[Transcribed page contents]

○ ○ ○

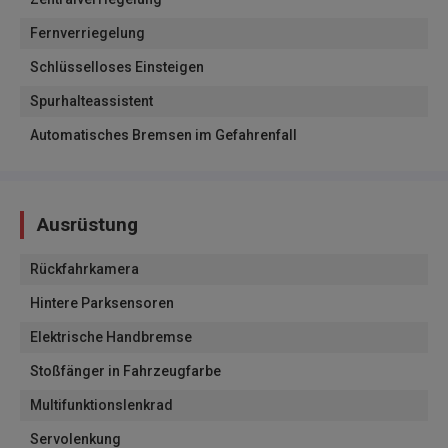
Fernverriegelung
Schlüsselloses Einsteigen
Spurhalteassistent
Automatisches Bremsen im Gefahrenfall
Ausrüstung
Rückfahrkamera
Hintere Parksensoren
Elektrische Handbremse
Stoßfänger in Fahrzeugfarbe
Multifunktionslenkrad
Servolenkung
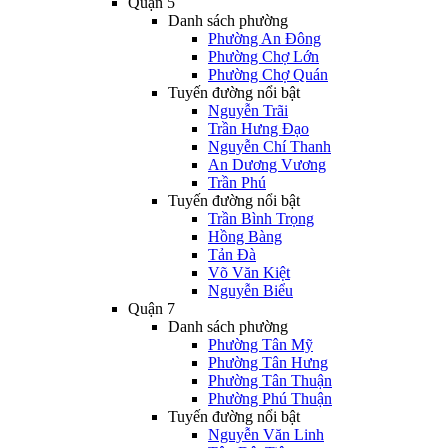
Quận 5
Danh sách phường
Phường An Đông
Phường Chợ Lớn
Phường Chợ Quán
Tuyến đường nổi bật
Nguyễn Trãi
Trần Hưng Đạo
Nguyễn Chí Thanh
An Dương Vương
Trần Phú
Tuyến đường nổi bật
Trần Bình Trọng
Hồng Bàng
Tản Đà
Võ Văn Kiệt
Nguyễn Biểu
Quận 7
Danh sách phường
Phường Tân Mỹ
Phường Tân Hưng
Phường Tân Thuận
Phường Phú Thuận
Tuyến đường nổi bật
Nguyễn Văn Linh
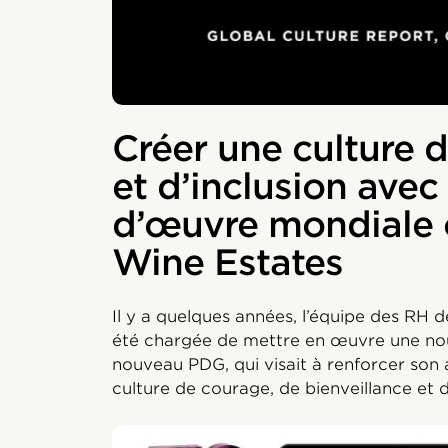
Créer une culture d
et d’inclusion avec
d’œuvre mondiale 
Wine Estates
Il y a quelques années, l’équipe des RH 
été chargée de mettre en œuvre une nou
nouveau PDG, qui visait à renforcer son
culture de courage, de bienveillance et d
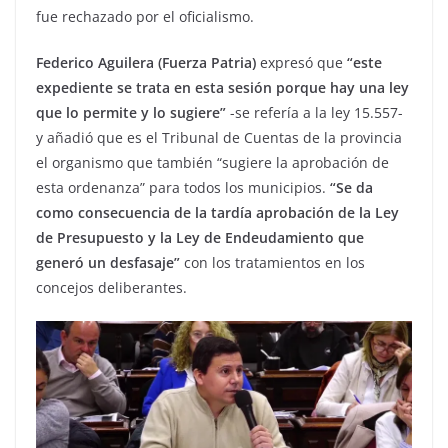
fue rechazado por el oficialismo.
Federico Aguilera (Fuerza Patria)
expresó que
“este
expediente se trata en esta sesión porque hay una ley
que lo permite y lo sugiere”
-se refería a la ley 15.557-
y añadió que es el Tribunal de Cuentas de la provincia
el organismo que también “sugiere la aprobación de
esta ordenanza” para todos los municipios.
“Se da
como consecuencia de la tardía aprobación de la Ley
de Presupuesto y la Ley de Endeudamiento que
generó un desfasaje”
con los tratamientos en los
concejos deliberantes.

○ ○ ○

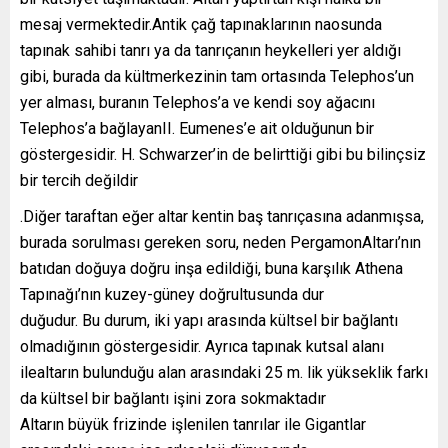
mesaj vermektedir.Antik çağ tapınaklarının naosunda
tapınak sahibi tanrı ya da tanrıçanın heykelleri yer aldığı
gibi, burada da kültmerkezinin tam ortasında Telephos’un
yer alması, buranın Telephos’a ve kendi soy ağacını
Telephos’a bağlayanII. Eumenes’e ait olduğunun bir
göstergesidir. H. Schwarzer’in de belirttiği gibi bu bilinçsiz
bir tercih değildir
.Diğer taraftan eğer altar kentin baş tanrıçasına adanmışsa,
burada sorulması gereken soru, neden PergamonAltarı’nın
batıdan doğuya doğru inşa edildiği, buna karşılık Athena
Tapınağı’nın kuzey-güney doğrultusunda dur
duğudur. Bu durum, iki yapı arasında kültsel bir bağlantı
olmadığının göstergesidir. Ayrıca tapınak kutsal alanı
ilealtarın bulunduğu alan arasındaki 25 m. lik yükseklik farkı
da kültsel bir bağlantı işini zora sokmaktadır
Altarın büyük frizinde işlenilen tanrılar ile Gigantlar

○ ○ ○

**GOAL OF THE EXERCISE**
While skipping the pictures, transcribe the data above from the line showing "Wine Estates" through the line showing "concejos deliberantes.", exactly and with both ends.

**TASK ANSWER**
Wine Estates
Il y a quelques années, l’équipe des RH 
été chargée de mettre en œuvre une nou
nouveau PDG, qui visait à renforcer son
culture de courage, de bienveillance et d
fue rechazado por el oficialismo.
Federico Aguilera (Fuerza Patria)
expresó que
“este
expediente se trata en esta sesión porque hay una ley
que lo permite y lo sugiere”
-se refería a la ley 15.557-
y añadió que es el Tribunal de Cuentas de la provincia
el organismo que también “sugiere la aprobación de
esta ordenanza” para todos los municipios.
“Se da
como consecuencia de la tardía aprobación de la Ley
de Presupuesto y la Ley de Endeudamiento que
generó un desfasaje”
con los tratamientos en los
concejos deliberantes.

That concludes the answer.